See, this is what drives people crazy about political reporting. Roger Simon is arguing—I think—against excessive anger, paranoia and hyper-partisanship in politics; I believe that is what he is saying. But his lead sentence is:
In this election: A woman gets flung to the ground and stomped on the head.
Except that a) she very clear is NOT "flung" to the ground, b) she very clearly is not "stomped", and c) it is very clearly not on the head. I challenge you to go get the video, right now, and look at it. The woman is trying to push forward, trying to get near Rand Paul so that she can embarrass him somehow, and is confronted by Rand Paul volunteers. She is grabbed by Paul’s defenders, one of whom loses his balance and drags her to the ground. If you said she was "wrestled" to the ground it would still be inaccurate, because this would still imply that someone intended for her to be put to the ground, which does not seem to be the case. But that’s a judgment call, and if you said she was wrestled to the ground, I wouldn’t argue with you. But saying she is "flung" to the ground is clearly and absolutely not what happened.
"Stomped"? Stomped, really? Judgment call, I guess. "Stomped", I think, usually means that the foot is brought down with maximum force so as to deliver a blow, usually repeatedly. Stand up, lift your left leg, slam it to the ground. That’s a stomp. Lift your left leg, lower it so that it is in contact with something, and then push down; push down hard. Is that really a stomp? Go watch the video.
And, point three, it’s very obviously her shoulder that is being pushed down, not her head.

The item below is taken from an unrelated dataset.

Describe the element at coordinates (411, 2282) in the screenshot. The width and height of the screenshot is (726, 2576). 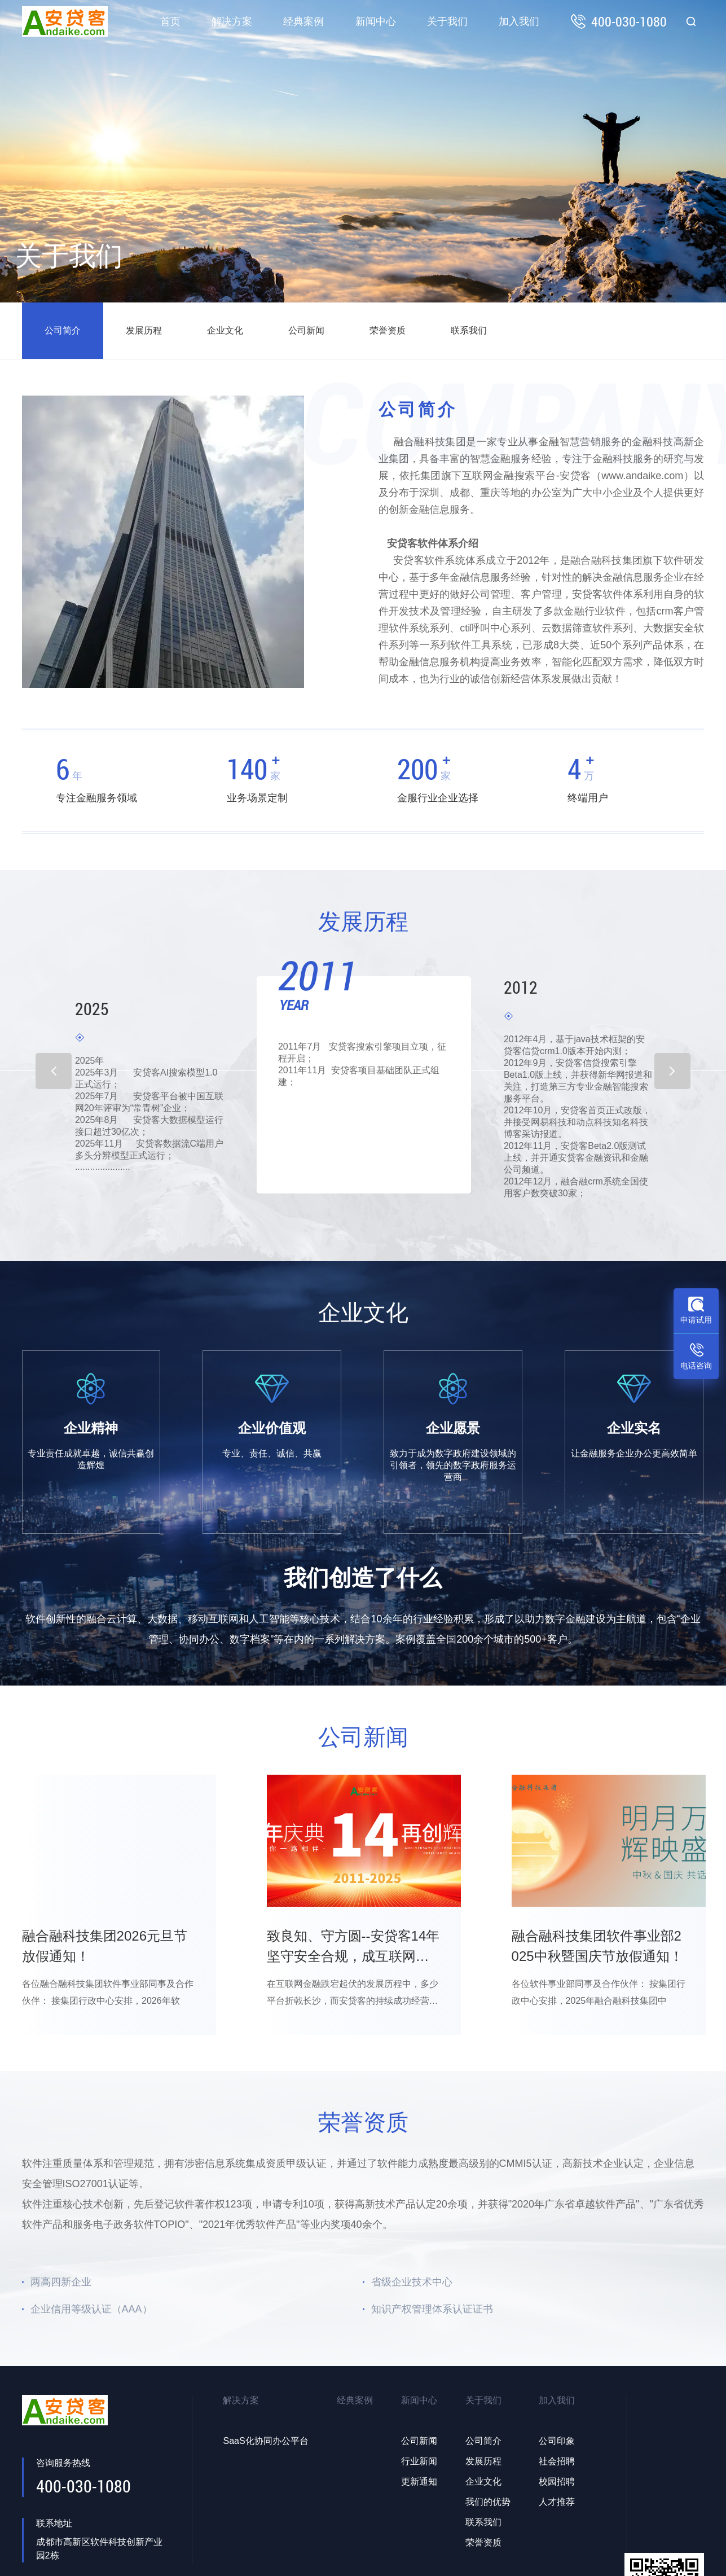
I see `省级企业技术中心` at that location.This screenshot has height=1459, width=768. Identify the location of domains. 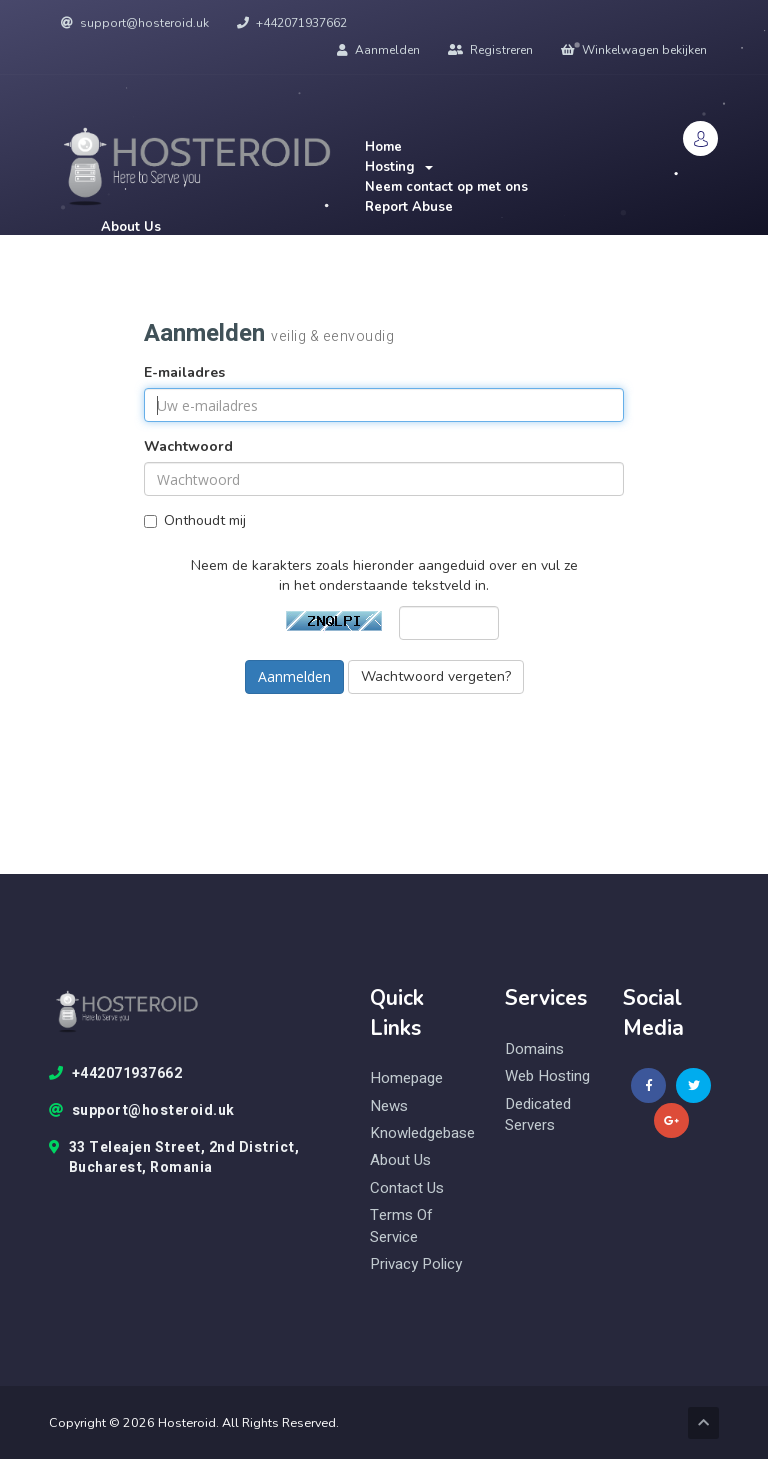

Now, here comes the part where some jackass will say that I am "defending" the stomper. I’m not ‘defending" him in any way, shape or form. When a woman is wrestled to the ground in a crowd, you help her up--whether you like her politics or not.
I’m defending integrity in journalism. People think that sportswriters are second-class journalists who write emotionally and exaggerate things so that they seem important. Suppose that a sportswriter said that the ball was drilled to the second baseman, and fired to the shortstop covering second for a double play, only the video clearly showed that the ball was grounded to second and flipped backhand to the shortstop, and there was no out on the play. The sportswriter would get fired, right? Maybe he wouldn’t, but. . .he ought to be.
But sports, because they are not really important, are objectively reported. Politics, because the people who write about politics are so convinced of the urgency of what they are saying, are reported on constantly in passionate terms that bluntly ignore the objective facts well documented by easily available video.
Simon is pretending to argue for lowering the temperature of the debate, but he is doing so by childish exaggerations of an emotional incident—and the only people who will be criticized for that will be those of us who try to point out that what he is saying is not actually what happened.
Here’s how we can fix politics in America, in one sentence.
Anybody and everybody who says that that woman was stomped on the head should have been fired.